18.8 million tokens processed in a single session with only 2 compactions — possible because the model uses a hybrid architecture (33% attention / 67% SSM), which is brutally memory-efficient compared to pure Transformer at the same scale. 131K context window in 24 GB VRAM.

The Final Architecture

┌─────────────────┐        ┌──────────────────────┐        ┌────────────────────────┐
│ Phone (mobile)  │        │ VPS (France)         │        │ Home LAN               │
│ Termux          │──5G──>│ WireGuard hub        │<──WG──│ Gateway / DNS          │
│ WireGuard       │        │ Claude Code          │        │         │              │
│                 │        │ (Sonnet / Opus)      │        │         ▼              │
│ Two aliases:    │        │                      │        │ ┌────────────────────┐ │
│  local agent    │        │                      │        │ │ Workstation        │ │
│  frontier agent │        │                      │        │ │ CachyOS            │ │
└─────────────────┘        └──────────────────────┘        │ │ Qwen Code 27B      │ │
                                                           │ │ llama-server       │ │
                                                           │ │ RTX 3090 24GB      │ │
                                                           │ │ ~30 tools          │ │
                                                           │ └────────────────────┘ │
                                                           └────────────────────────┘

Three access patterns from the phone: SSH directly to the local agent, SSH to the frontier agent on the VPS, or let the local agent delegate to the frontier agent autonomously. All through the same WireGuard mesh.

Total Cost

Item	Cost
VPS (6 months prepaid)	29.40€
WireGuard	0€
Claude Code	0€ (existing Pro sub)
Qwen Code	0€ (Apache 2.0)
llama-server	0€ (compiled from source)
Qwen 27B model	0€ (Apache 2.0)
MAS "framework"	0€ (SSH + tmux)
Total	29.40€ + electricity

What I Learned

1. MAS over Unix primitives works

SSH (1995), tmux (2007), WireGuard (2018) — three primitives that replace LangGraph, CrewAI, AutoGen, and n8n combined. The terminal is the API. tmux is the SDK. I wrote a full piece on this.

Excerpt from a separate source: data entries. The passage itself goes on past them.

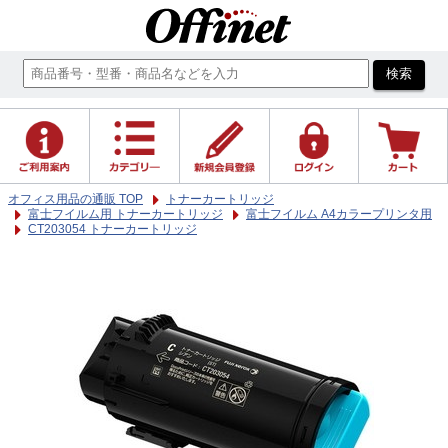
オフィス用品の通販 TOP
トナーカートリッジ
富士フイルム用 トナーカートリッジ
富士フイルム A4カラープリンタ用
CT203054 トナーカートリッジ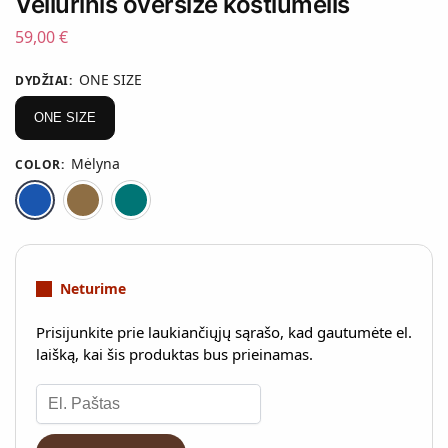
Veliūrinis oversize kostiumėlis
59,00
€
ONE SIZE
DYDŽIAI
:
ONE SIZE
Mėlyna
COLOR
:
Mėlyna
Moca
Smaragdinė
Neturime
Prisijunkite prie laukiančiųjų sąrašo, kad gautumėte el.
laišką, kai šis produktas bus prieinamas.
Į
v
e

2. The "Code" naming is reductive

Claude Code, Qwen Code, Gemini CLI — these are full autonomous agents, not programming assistants. Today, these tools did sysadmin, networking, documentation, and architectural analysis. Zero lines of application code were written.

3. Dense 20B+ is the floor for inter-agent piloting

The frontier delegation pattern requires a minimum of cognitive depth — meta-cognitive judgment, situational parsing, multi-step planning. A 7B can't do it reliably. A 27B dense model with the right stack (memory, skills, epistemic system prompt) handles it naturally.

4. The hybrid SSM + Transformer architecture changes everything

18.8M tokens in a single session, 2 compactions, 131K context in 24 GB VRAM — impossible with a pure Transformer of the same size. The 33% attention / 67% SSM split is brutally efficient on memory. This is what makes a 27B model viable as an all-day agent on consumer hardware.

5. Sovereignty isn't all-or-nothing

Local inference, local memory, filtered DNS, private VPN — critical data stays under control. Gmail and YouTube stay with Google. Pragmatism beats purism. The goal isn't to eliminate all external dependencies. It's to control the ones that matter.

April 12, 2026 — Zwevegem to France to the world. One Sunday, two St. Feuillien Grand Cru, a non-coder, and tools that are 30 years old.